After the 1983 season, then-Royals GM John Schuerholz, who was recently inducted into the Baseball Hall of Fame, traded for Balboni. Just shy of his 27th birthday, Balboni had long been a big-time home run hitter in the Yankees' system, going deep 153 times from 1978 to 1983. But he had not been able to gain a foothold at the big league level, and with Don Mattingly just starting his reign at first base, Balboni was blocked in New York. So, as of yore, when the Yankees fobbed many of their extraneous talents on the Kansas City Athletics, Balboni was bound for the City of Fountains.

That first season, Balboni hit 28 homers. Then in 1985, he hit 36 homers, led the majors with what now looks like a quaint total of 166 strikeouts, and the Royals won the World Series.
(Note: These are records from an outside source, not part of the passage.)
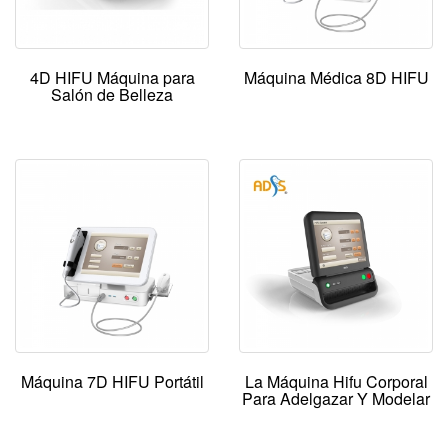
4D HIFU Máquina para
Máquina Médica 8D HIFU
Salón de Belleza
Máquina 7D HIFU Portátil
La Máquina Hifu Corporal
Para Adelgazar Y Modelar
And that was it. Gary Gaetti hit 35 for K.C. in the shortened 1995 season, but Balboni's record remained.

Since 1985, home run totals have exploded across baseball, a three-decade growth that shows no sign of abating. Major League Baseball dates to 1876, making this its 142nd season. Nevertheless, nearly half -- 49.6 percent, to be precise -- of all homers ever recorded have been hit since Balboni set that Royals record in 1985. The home run sections of the record books have been erased and rewritten -- the likes of Barry Bonds, Mark McGwire and Sammy Sosa, among many others, have seen to that -- but Balboni's record lived on like a cockroach through nuclear winter.
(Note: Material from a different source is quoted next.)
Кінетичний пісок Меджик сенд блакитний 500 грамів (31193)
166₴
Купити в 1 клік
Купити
Balboni now works as an advance scout for the San Francisco Giants. A quiet man, he told the Kansas City Star, "It will be different [to lose it]. But it's not like I'm sweating over it." Moustakas said he has never met Balboni. And Yost, whose playing career overlapped with Balboni, said, "Not much," when asked what he remembers about him.

Nevertheless, Royals fans from his era will remember Balboni as a regular on the franchise's first championship club. And sabermetric aficionados will remember "The Curse of the Balboni" as a curiosity uncovered by writer Rany Jazayerli, though in subsequent years the curse has been broken quite a few times. Just last season, the title-winning Cubs got 39 homers from Kris Bryant.

There are many, many ways to contextualize the meagerness of a team home run record of 36. Here are just a few:

  • There have been 580 player seasons of at least 36 home runs, including 343 since 1985, not including Moustakas.

  • Every franchise except Kansas City has had a player hit at least 41 homers in a season. The Mets' record is 41, set by Todd Hundley in 1996 and tied by former Royal Carlos Beltran in 2006. Beltran hit 38 homers during his final season with Kansas City in 2004, but the last 23 of those came after he was traded to Houston. And while the Mets' home run mark is modest, they have had 16 instances in which a player has hit at least 36 homers in a season.

  • Every franchise except Kansas City has had at least three 36-homer seasons. The Yankees have had 44.

  • Four players -- Bonds, McGwire, Reggie Jackson and Chris Davis, have had seasons in which they reached 37 homers by the All-Star break.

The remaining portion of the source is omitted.